_What the exercise asks_
Every record below, from first to last, should be copied exactly; leave the pictures out.

_Data for analysis_
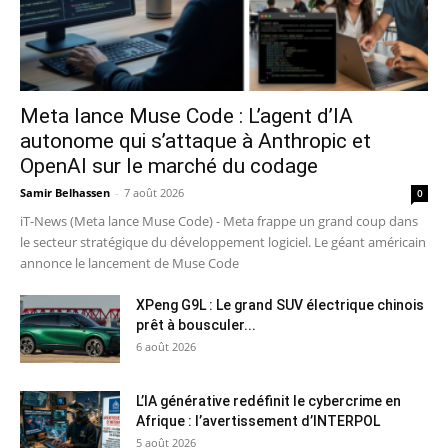
Meta lance Muse Code : L’agent d’IA
autonome qui s’attaque à Anthropic et
OpenAI sur le marché du codage
Samir Belhassen
-
7 août 2026
0
iT-News (Meta lance Muse Code) - Meta frappe un grand coup dans
le secteur stratégique du développement logiciel. Le géant américain
annonce le lancement de Muse Code
XPeng G9L : Le grand SUV électrique chinois
prêt à bousculer...
6 août 2026
L’IA générative redéfinit le cybercrime en
Afrique : l’avertissement d’INTERPOL
5 août 2026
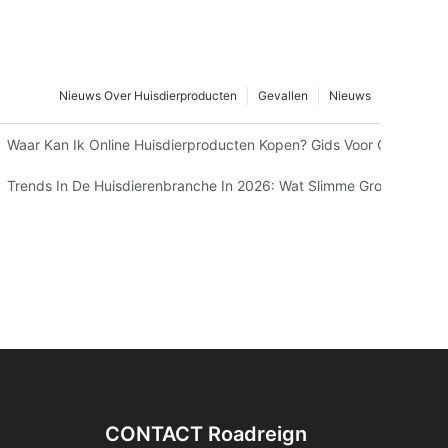
Nieuws Over Huisdierproducten
Gevallen
Nieuws
n In China?
Waar Kan Ik Online Huisdierproducten Kopen? Gids Voor Groothande
it Het Perspectief Van Je Kat.
Trends In De Huisdierenbranche In 2026: Wat Slimme Groothande
CONTACT Roadreign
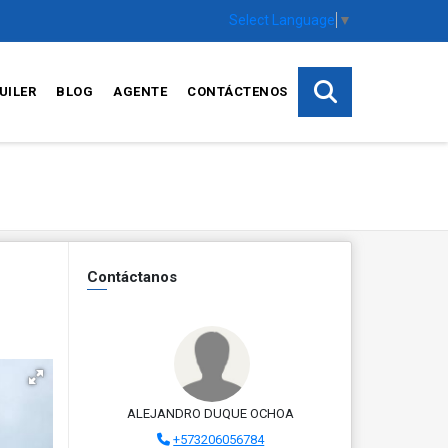
Select Language
▼
UILER
BLOG
AGENTE
CONTÁCTENOS
Contáctanos
ALEJANDRO DUQUE OCHOA
+573206056784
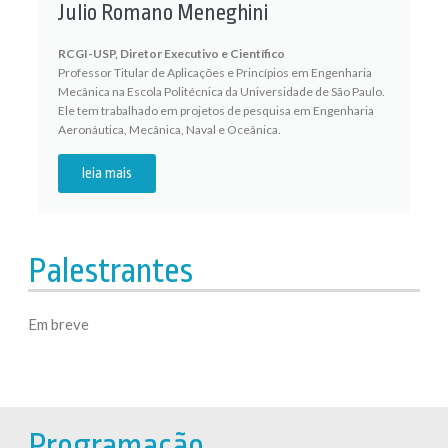
Julio Romano Meneghini
RCGI-USP, Diretor Executivo e Científico
Professor Titular de Aplicações e Princípios em Engenharia
Mecânica na Escola Politécnica da Universidade de São Paulo.
Ele tem trabalhado em projetos de pesquisa em Engenharia
Aeronáutica, Mecânica, Naval e Oceânica.
leia mais
Palestrantes
Em breve
Programação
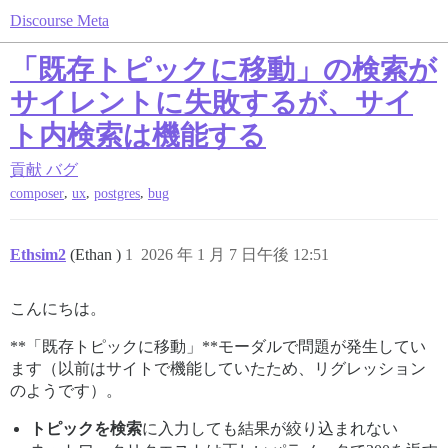
Discourse Meta
「既存トピックに移動」の検索が
サイレントに失敗するが、サイ
ト内検索は機能する
貢献
バグ
,
,
,
composer
ux
postgres
bug
Ethsim2
(Ethan )
1
2026 年 1 月 7 日午後 12:51
こんにちは。
**「既存トピックに移動」**モーダルで問題が発生してい
ます（以前はサイトで機能していたため、リグレッション
のようです）。
トピックを検索
に入力しても結果が絞り込まれない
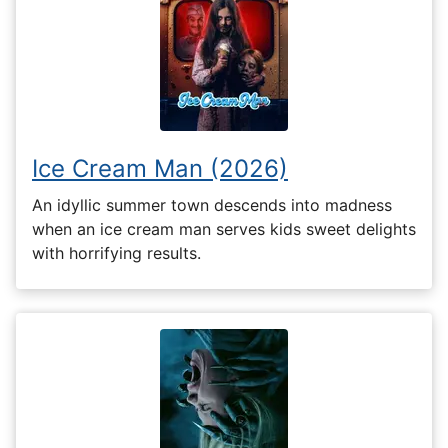
Ice Cream Man (2026)
An idyllic summer town descends into madness
when an ice cream man serves kids sweet delights
with horrifying results.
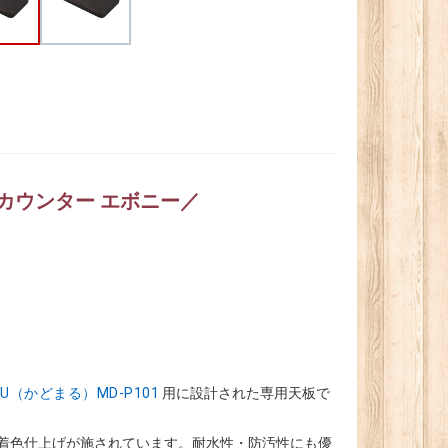
木製カウンター エボニー／
RU（かどまる）MD-P101
用に設計された専用天板で
で着色仕上げが施されています。耐水性・防汚性にも優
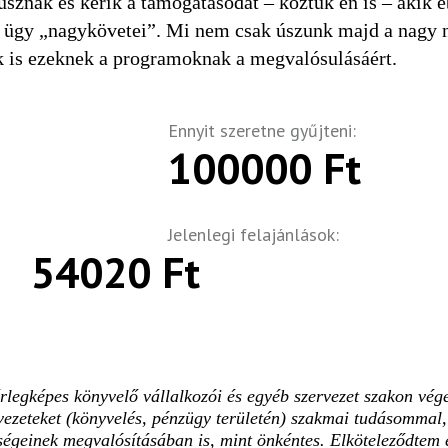
znak és kérik a támogatásodat – köztük én is – akik e
 ügy „nagykövetei”. Mi nem csak úszunk majd a nagy na
k is ezeknek a programoknak a megvalósulásáért.
Ennyit szeretne gyűjteni:
100000 Ft
Jelenlegi felajánlások:
54020 Ft
legképes könyvelő vállalkozói és egyéb szervezet szakon vég
ezeteket (könyvelés, pénzügy területén) szakmai tudásommal, 
nységeinek megvalósításában is, mint önkéntes. Elköteleződtem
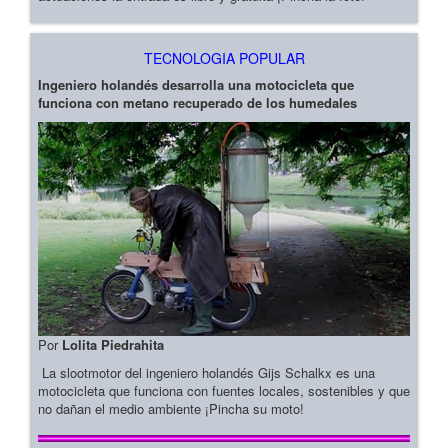
TECNOLOGIA POPULAR
Ingeniero holandés desarrolla una motocicleta que
funciona con metano recuperado de los humedales
Por
Lolita Piedrahita
La slootmotor del ingeniero holandés Gijs Schalkx es una
motocicleta que funciona con fuentes locales, sostenibles y que
no dañan el medio ambiente ¡Pincha su moto!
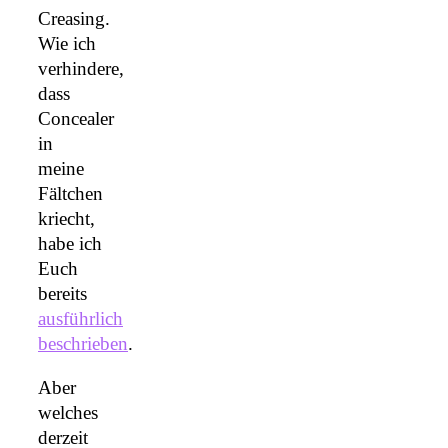
Creasing.
Wie ich
verhindere,
dass
Concealer
in
meine
Fältchen
kriecht,
habe ich
Euch
bereits
ausführlich
beschrieben
.
Aber
welches
derzeit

_Reply_
Meta lance Muse Code : L’agent d’IA
autonome qui s’attaque à Anthropic et
OpenAI sur le marché du codage
Samir Belhassen
-
7 août 2026
0
iT-News (Meta lance Muse Code) - Meta frappe un grand coup dans
le secteur stratégique du développement logiciel. Le géant américain
annonce le lancement de Muse Code
XPeng G9L : Le grand SUV électrique chinois
prêt à bousculer...
6 août 2026
L’IA générative redéfinit le cybercrime en
Afrique : l’avertissement d’INTERPOL
5 août 2026
Nieuws Over Huisdierproducten
Gevallen
Nieuws
n In China?
Waar Kan Ik Online Huisdierproducten Kopen? Gids Voor Groothande
it Het Perspectief Van Je Kat.
Trends In De Huisdierenbranche In 2026: Wat Slimme Groothande
CONTACT Roadreign
Select Language
▼
UILER
BLOG
AGENTE
CONTÁCTENOS
Contáctanos
ALEJANDRO DUQUE OCHOA
+573206056784
Julio Romano Meneghini
RCGI-USP, Diretor Executivo e Científico
Professor Titular de Aplicações e Princípios em Engenharia
Mecânica na Escola Politécnica da Universidade de São Paulo.
Ele tem trabalhado em projetos de pesquisa em Engenharia
Aeronáutica, Mecânica, Naval e Oceânica.
leia mais
Palestrantes
Em breve
Programação
Discourse Meta
「既存トピックに移動」の検索が
サイレントに失敗するが、サイ
ト内検索は機能する
貢献
バグ
,
,
,
composer
ux
postgres
bug
Ethsim2
(Ethan )
1
2026 年 1 月 7 日午後 12:51
こんにちは。
**「既存トピックに移動」**モーダルで問題が発生してい
ます（以前はサイトで機能していたため、リグレッション
のようです）。
トピックを検索
に入力しても結果が絞り込まれない
Ice Cream Man (2026)
An idyllic summer town descends into madness
when an ice cream man serves kids sweet delights
with horrifying results.
木製カウンター エボニー／
RU（かどまる）MD-P101
用に設計された専用天板で
で着色仕上げが施されています。耐水性・防汚性にも優
znak és kérik a támogatásodat – köztük én is – akik e
 ügy „nagykövetei”. Mi nem csak úszunk majd a nagy na
k is ezeknek a programoknak a megvalósulásáért.
Ennyit szeretne gyűjteni:
100000 Ft
Jelenlegi felajánlások:
54020 Ft
legképes könyvelő vállalkozói és egyéb szervezet szakon vég
ezeteket (könyvelés, pénzügy területén) szakmai tudásommal, 
nységeinek megvalósításában is, mint önkéntes. Elköteleződtem
TECNOLOGIA POPULAR
Ingeniero holandés desarrolla una motocicleta que
funciona con metano recuperado de los humedales
Por
Lolita Piedrahita
La slootmotor del ingeniero holandés Gijs Schalkx es una
motocicleta que funciona con fuentes locales, sostenibles y que
no dañan el medio ambiente ¡Pincha su moto!
Creasing.
Wie ich
verhindere,
dass
Concealer
in
meine
Fältchen
kriecht,
habe ich
Euch
bereits
ausführlich
beschrieben
.
Aber
welches
derzeit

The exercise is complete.